My Sister's Place
- Formation: March 1986; 40 years ago
- Founder: Harriet Faye Moon
- Type: National NGO
- Purpose: supports women affected by prostitution in military camp towns
- Locations: Uijeongbu, South Korea,; Dongducheon, South Korea,; ;
- Region served: South Korea
- Website: durebang.org

= My Sister's Place =

South Korean organization

My Sister's Place (RR: Durebang; MR: Turebang; Hangul: 두레방) is an advocacy and counseling group founded in March 1986 in Uijeongbu, South Korea. The group is a non-profit government organization that supports women involved and affected by prostitution in military camp towns. It focuses on improving the lives of women who have entered the sex industry in and around U.S. military base camp towns in Korea. Durebang work with women from diverse backgrounds—Korean-born, Russian, and Filipina women—challenging the militarism and exploitation in the camp town sex industry. The group provides online counseling, community outreach, English classes, Hangul classes, and legal rights classes to women.

Since 1955, U.S. troops have maintained a permanent presence in South Korea. The Korean government has long been accused of encouraging Korean women to have sex with military officials for the economic and political gain of the country as a whole.
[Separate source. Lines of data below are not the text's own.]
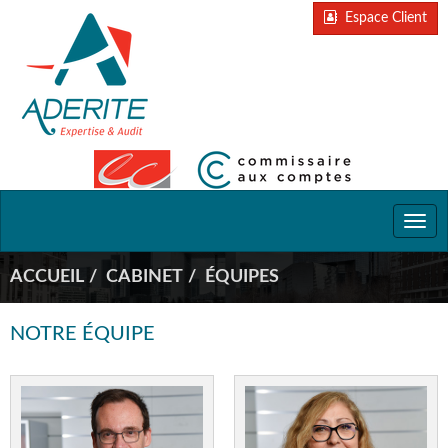
Espace Client
Togg
navi
ACCUEIL
CABINET
ÉQUIPES
NOTRE ÉQUIPE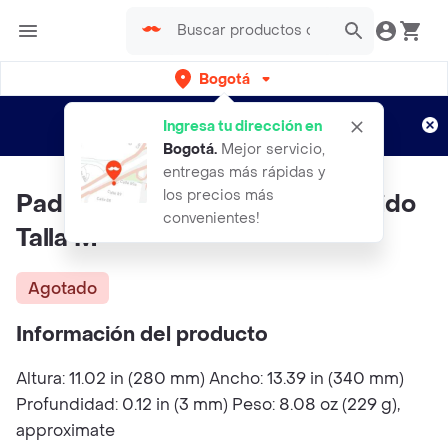
Bogotá
Regístrate
¿Nuevo en Rappi?
y disfruta de
Ingresa tu dirección en
envíos gratis por semanas
Aplican TyC
Bogotá
.
Mejor servicio,
entregas más rápidas y
los precios más
Pad Mouse Logitech G440 Rigido
convenientes!
Talla M
Agotado
Información del producto
Altura: 11.02 in (280 mm) Ancho: 13.39 in (340 mm)
Profundidad: 0.12 in (3 mm) Peso: 8.08 oz (229 g),
approximate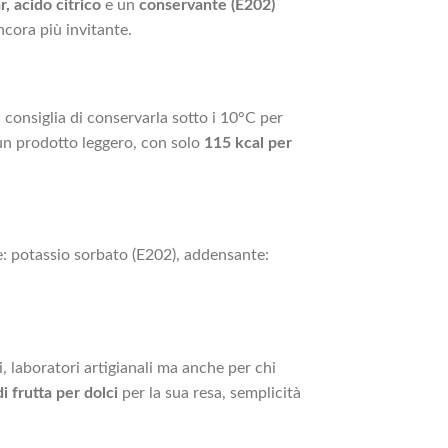
, acido citrico
e un
conservante (E202)
ncora più invitante.
onsiglia di conservarla sotto i 10°C per
 un prodotto leggero, con solo
115 kcal per
e: potassio sorbato (E202), addensante:
i, laboratori artigianali ma anche per chi
 frutta per dolci
per la sua resa, semplicità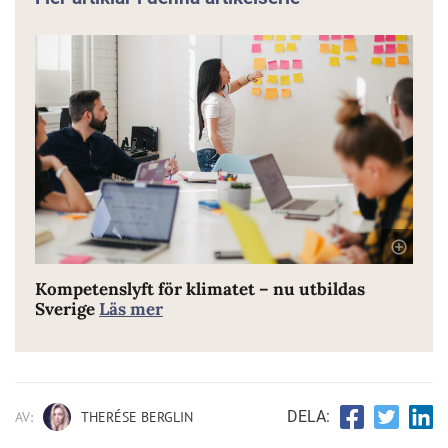
E
Kompetenslyft för klimatet – nu utbildas
Sverige
Läs mer
b
DELA:
AV:
THERÉSE BERGLIN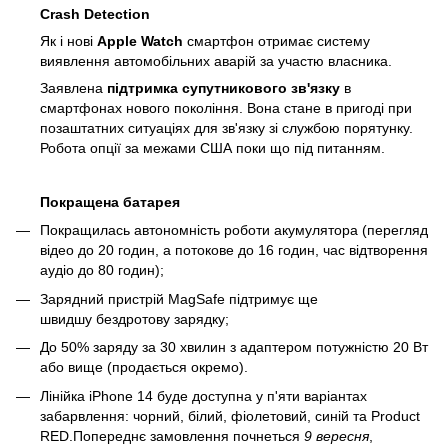
Crash Detection
Як і нові
Apple Watch
смартфон отримає систему
виявлення автомобільних аварій за участю власника.
Заявлена
підтримка супутникового зв'язку
в
смартфонах нового покоління. Вона стане в пригоді при
позаштатних ситуаціях для зв'язку зі службою порятунку.
Робота опції за межами США поки що під питанням.
Покращена батарея
Покращилась автономність роботи акумулятора (перегляд
відео до 20 годин, а потокове до 16 годин, час відтворення
аудіо до 80 годин);
Зарядний пристрій MagSafe підтримує ще
швидшу бездротову зарядку;
До 50% заряду за 30 хвилин з адаптером потужністю 20 Вт
або вище (продається окремо).
Лінійка iPhone 14 буде доступна у п'яти варіантах
забарвлення: чорний, білий, фіолетовий, синій та Product
RED.
Попереднє замовлення почнеться
9 вересня
,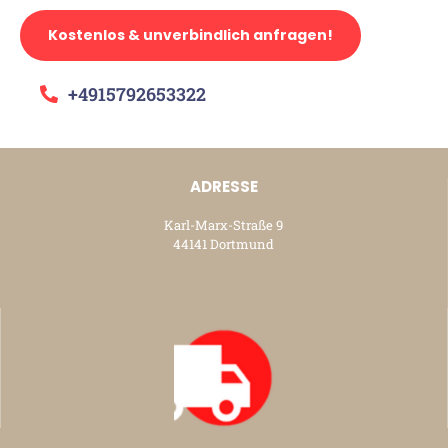
Kostenlos & unverbindlich anfragen!
+4915792653322
ADRESSE
Karl-Marx-Straße 9
44141 Dortmund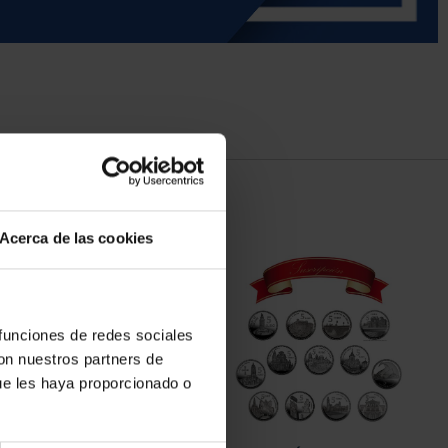
Acerca de las cookies
 funciones de redes sociales
con nuestros partners de
ue les haya proporcionado o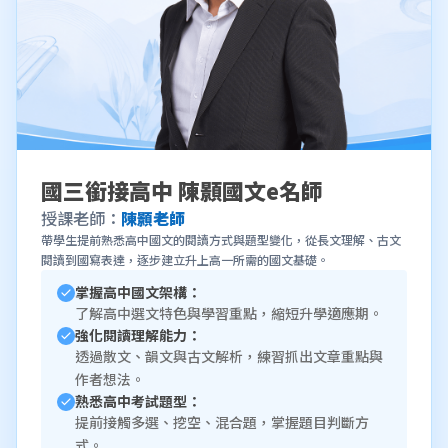
國三銜接高中 陳顥國文e名師
授課老師：
陳顥老師
帶學生提前熟悉高中國文的閱讀方式與題型變化，從長文理解、古文
閱讀到國寫表達，逐步建立升上高一所需的國文基礎。
掌握高中國文架構：
了解高中選文特色與學習重點，縮短升學適應期。
強化閱讀理解能力：
透過散文、韻文與古文解析，練習抓出文章重點與
作者想法。
熟悉高中考試題型：
提前接觸多選、挖空、混合題，掌握題目判斷方
式。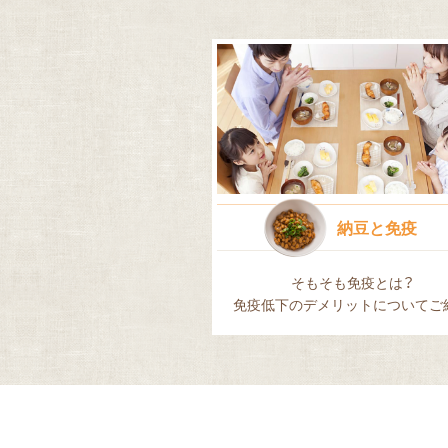
納豆と免疫
そもそも免疫とは？
免疫低下のデメリットに
ついてご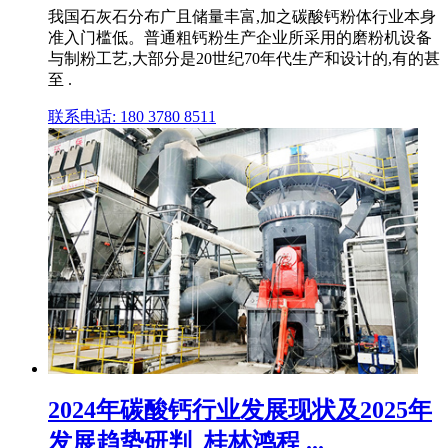
我国石灰石分布广且储量丰富,加之碳酸钙粉体行业本身
准入门槛低。普通粗钙粉生产企业所采用的磨粉机设备
与制粉工艺,大部分是20世纪70年代生产和设计的,有的甚
至 .
联系电话: 180 3780 8511
2024年碳酸钙行业发展现状及2025年
发展趋势研判_桂林鸿程 ...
These military camp towns have been created and maintained by both the U.S. and Korean governments as a mutually beneficial enterprise for the state and notorious as a place where Korean and other foreign women give sexual services to American G.I.’s.

It was founded by Harriet Faye Moon, an American-born wife of Korean pastor Moon Dong-hwan, who is the brother of Reverend Moon Ik-hwan. Durebang's main office is in Uijeongbu near Camp Stanley. A branch office was built in Dongducheon, where Camp Nimble (closed in 2006), Camp Castle (closed in 2015), Camp Casey, and Camp Hovey are located. Durebang plans to relocate to Pyeongtaek, near Camp Humphreys, the largest U.S. overseas military base.

==Services==
===Classes===
The organization offers several classes available to women to help develop their skills and resiliency. Every week, the center offers music classes using K-pop songs to teach Korean. In this class, they learn about music composition, production and unpacking the meaning of popular song lyrics. On a near daily basis, My Sister's Place offers classes to immigrant women to learn the Korean alphabet, Hangul, in an effort to achieve literacy and increase women's agency. Immigrant women who work in the camp-town sex industries often have little Korean language acquisition and low literacy skills. In providing this free service to women, the program hopes to empower women and provide a valuable economic and social resource. Additionally, a short-term English class is offered to learners who wish to acquire or improve their English language skills. English classes serve as an opportunity to study and practice communication skills, speaking, and pronunciation in a safe space.

===Workshops===
A living labor law workshop is also offered to help women gain understanding about complex laws—how can they apply them for their specific needs. The class provides an educational base in which women can learn some of the most important laws related to their condition and how they apply to them.

===Outreach===
My Sister's Place focuses its efforts on providing daily survival skills for women working in camp town areas. Their mission is to help women live genuine and autonomous lives through their newly acquired skillsets and education. In addition to the services described above, the organization develops programs that focus on cooking, child care services, basic knowledge about health and much more. One of the most valuable services they offer is the on-site and online counseling. This is offered several times in a month for in-person support. Moreover, My Sister's Place serves as a temporary shelter for domestic and transnational camp town women. The immediate support that the shelter provides enable women to find temporary safety until they can acquire their own permanent residence or fulfill their plan of action. Additionally, as a form of alternate employment for former military prostitutes, a bakery was opened where the women were employed. The bakery worked in partnership with a group of local college student activists who volunteers to deliver and sell the bread on campus. This allows the bakery to sustain itself and flourish. As a result, the bakery program has partially funded other program classes and services like daycare for the women's children.

==Political activism==
My Sister's Place and related NGOs have become visible participants in kijich’on prostitution and kijich’on movement organizations. These organizations have worked to bring public consciousness about their advocacy and fight for policy change through the form of press, policy papers, and reports. One of their efforts was in denouncing the murder of Yoon Kum-Yi, and bringing public attention to the incident by organizing a large demonstration of 3,000 people. Yoon Kum-Yi who was a sex worker was brutally murdered and mutilated in October 1992 at Camp Casey in South Korea. She was murdered by a U.S. G.I. named Kenneth Markle, who subsequently became the first American soldier tried in a Korean criminal court for murder. The result of his trial was a life sentence which was later reduced to 15 years in federal prison.